■ TASK DIRECTIONS ■
Starting at the first line of the data, please print exactly those lines through the one that holds "customize your browsing", omitting every picture.
SUPPLIED RECORDS Start Marker
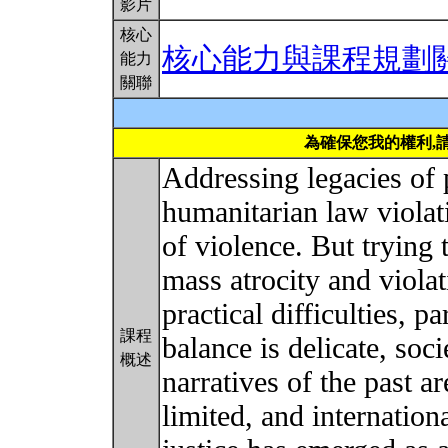
影片
核心
核心能力與課程規劃
能力
關聯
為確保您我的權利,
Addressing legacies of
humanitarian law violati
of violence. But trying t
mass atrocity and violat
practical difficulties, pa
課程
balance is delicate, soci
概述
narratives of the past ar
limited, and internation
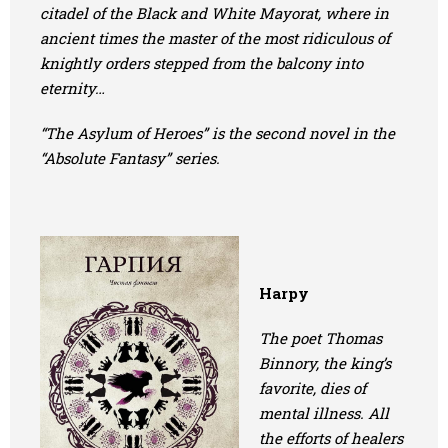
citadel of the Black and White Mayorat, where in
ancient times the master of the most ridiculous of
knightly orders stepped from the balcony into
eternity…
“The Asylum of Heroes” is the second novel in the
“Absolute Fantasy” series.
Harpy
The poet Thomas
Binnory, the king’s
favorite, dies of
mental illness. All
the efforts of healers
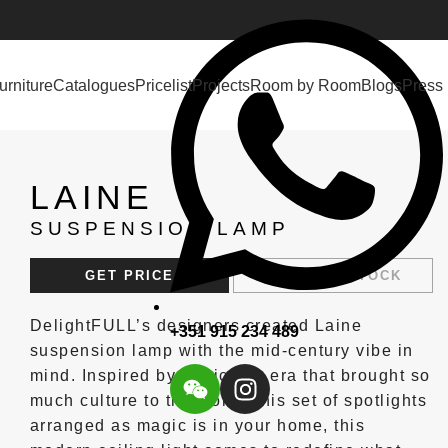
urniture
Catalogues
Pricelist
Projects
Room by Room
Blogs
Press
LAINE
SUSPENSION LAMP
GET PRICE
REQUEST STOCK
DelightFULL’s designers created Laine
+351 915 234 489
suspension lamp with the mid-century vibe in
mind. Inspired by the iconic era that brought so
much culture to the world, this set of spotlights
arranged as magic is in your home, this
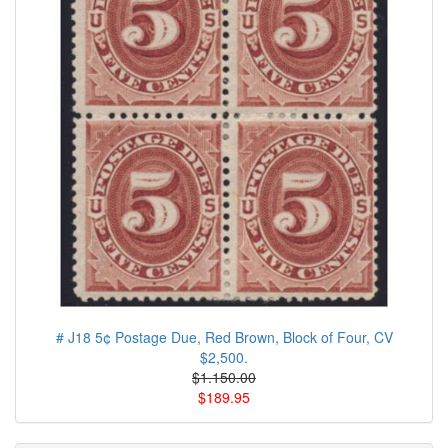
# J18 5¢ Postage Due, Red Brown, Block of Four, CV
$2,500.
$1.150.00
$189.95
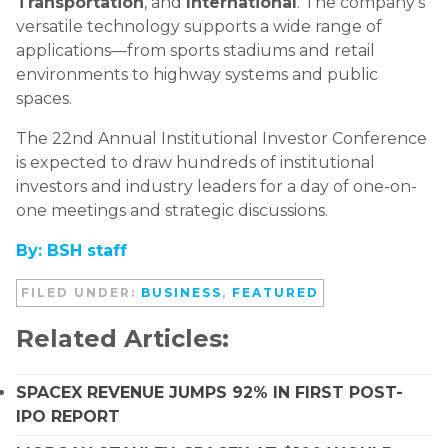
Transportation
, and
International
. The company’s
versatile technology supports a wide range of
applications—from sports stadiums and retail
environments to highway systems and public
spaces.
The 22nd Annual Institutional Investor Conference
is expected to draw hundreds of institutional
investors and industry leaders for a day of one-on-
one meetings and strategic discussions.
By: BSH staff
FILED UNDER:
BUSINESS
,
FEATURED
Related Articles:
SPACEX REVENUE JUMPS 92% IN FIRST POST-
IPO REPORT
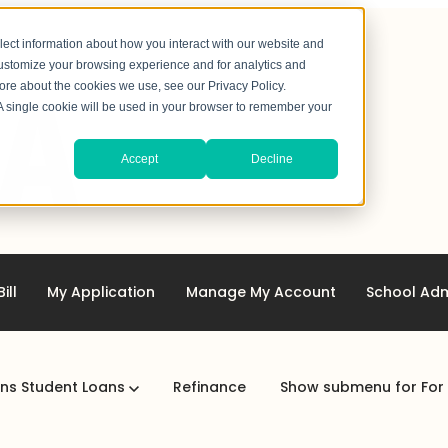
lect information about how you interact with our website and
customize your browsing experience and for analytics and
more about the cookies we use, see our Privacy Policy.
. A single cookie will be used in your browser to remember your
Accept
Decline
ill
My Application
Manage My Account
School Adm
ans
Student Loans
Refinance
Show submenu for For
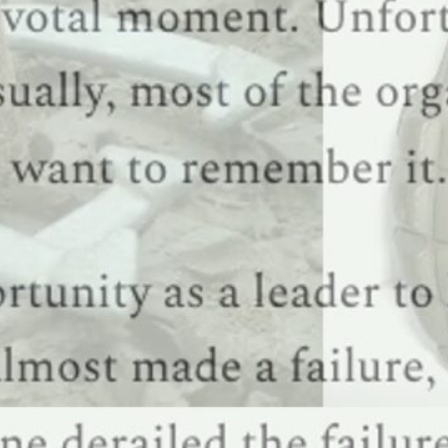
N APOLOGY BUDGET
he midst of a job transition? If so, check out my just-published How to CISO: The First 91 Days g
lans. Leadership Moment: An early wakeup I think it’s annoying when
Read this …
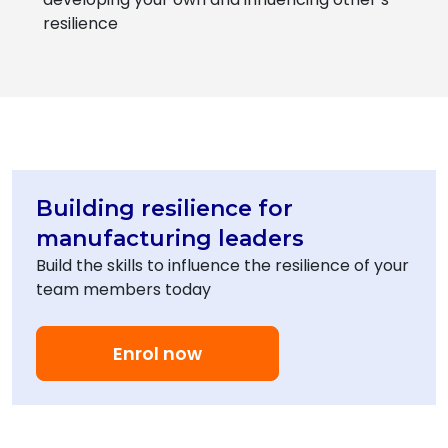
resilience
Building resilience for
manufacturing leaders
Build the skills to influence the resilience of your
team members today
Enrol now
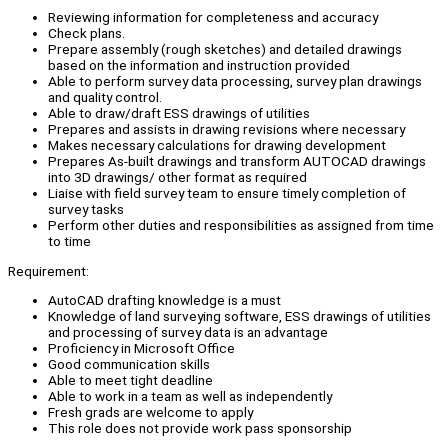
Reviewing information for completeness and accuracy
Check plans.
Prepare assembly (rough sketches) and detailed drawings
based on the information and instruction provided
Able to perform survey data processing, survey plan drawings
and quality control.
Able to draw/draft ESS drawings of utilities
Prepares and assists in drawing revisions where necessary
Makes necessary calculations for drawing development
Prepares As-built drawings and transform AUTOCAD drawings
into 3D drawings/ other format as required
Liaise with field survey team to ensure timely completion of
survey tasks
Perform other duties and responsibilities as assigned from time
to time
Requirement:
AutoCAD drafting knowledge is a must
Knowledge of land surveying software, ESS drawings of utilities
and processing of survey data is an advantage
Proficiency in Microsoft Office
Good communication skills
Able to meet tight deadline
Able to work in a team as well as independently
Fresh grads are welcome to apply
This role does not provide work pass sponsorship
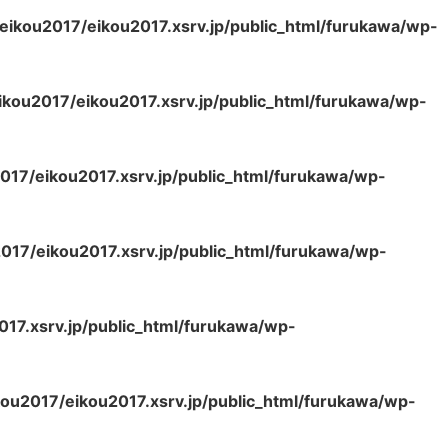
eikou2017/eikou2017.xsrv.jp/public_html/furukawa/wp-
kou2017/eikou2017.xsrv.jp/public_html/furukawa/wp-
017/eikou2017.xsrv.jp/public_html/furukawa/wp-
017/eikou2017.xsrv.jp/public_html/furukawa/wp-
17.xsrv.jp/public_html/furukawa/wp-
ou2017/eikou2017.xsrv.jp/public_html/furukawa/wp-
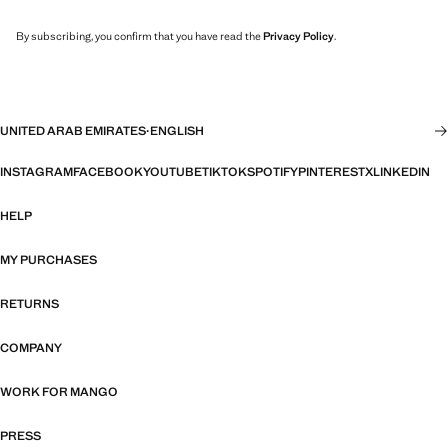
By subscribing, you confirm that you have read the
Privacy Policy
.
UNITED ARAB EMIRATES
·
ENGLISH
INSTAGRAM
FACEBOOK
YOUTUBE
TIKTOK
SPOTIFY
PINTEREST
X
LINKEDIN
HELP
MY PURCHASES
RETURNS
COMPANY
WORK FOR MANGO
PRESS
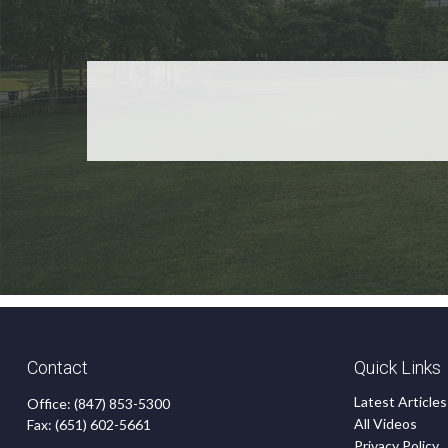
Contact
Quick Links
Latest Articles
Office:
(847) 853-5300
All Videos
Fax:
(651) 602-5661
Privacy Policy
SUPPLIED RECORDS End Marker
■ OUTPUT BELOW ■
影片
核心
核心能力與課程規劃
能力
關聯
為確保您我的權利,
Addressing legacies of
humanitarian law violati
of violence. But trying t
mass atrocity and violat
practical difficulties, pa
課程
balance is delicate, soci
概述
narratives of the past ar
limited, and internation
citadel of the Black and White Mayorat, where in
ancient times the master of the most ridiculous of
knightly orders stepped from the balcony into
eternity…
“The Asylum of Heroes” is the second novel in the
“Absolute Fantasy” series.
Harpy
The poet Thomas
Binnory, the king’s
favorite, dies of
mental illness. All
the efforts of healers
urniture
Catalogues
Pricelist
Projects
Room by Room
Blogs
Press
LAINE
SUSPENSION LAMP
GET PRICE
REQUEST STOCK
DelightFULL’s designers created Laine
+351 915 234 489
suspension lamp with the mid-century vibe in
mind. Inspired by the iconic era that brought so
much culture to the world, this set of spotlights
arranged as magic is in your home, this
# J18 5¢ Postage Due, Red Brown, Block of Four, CV
$2,500.
$1.150.00
$189.95
Transportation
, and
International
. The company’s
versatile technology supports a wide range of
applications—from sports stadiums and retail
environments to highway systems and public
spaces.
The 22nd Annual Institutional Investor Conference
is expected to draw hundreds of institutional
investors and industry leaders for a day of one-on-
one meetings and strategic discussions.
By: BSH staff
FILED UNDER:
BUSINESS
,
FEATURED
Related Articles:
SPACEX REVENUE JUMPS 92% IN FIRST POST-
IPO REPORT
lect information about how you interact with our website and
customize your browsing experience and for analytics and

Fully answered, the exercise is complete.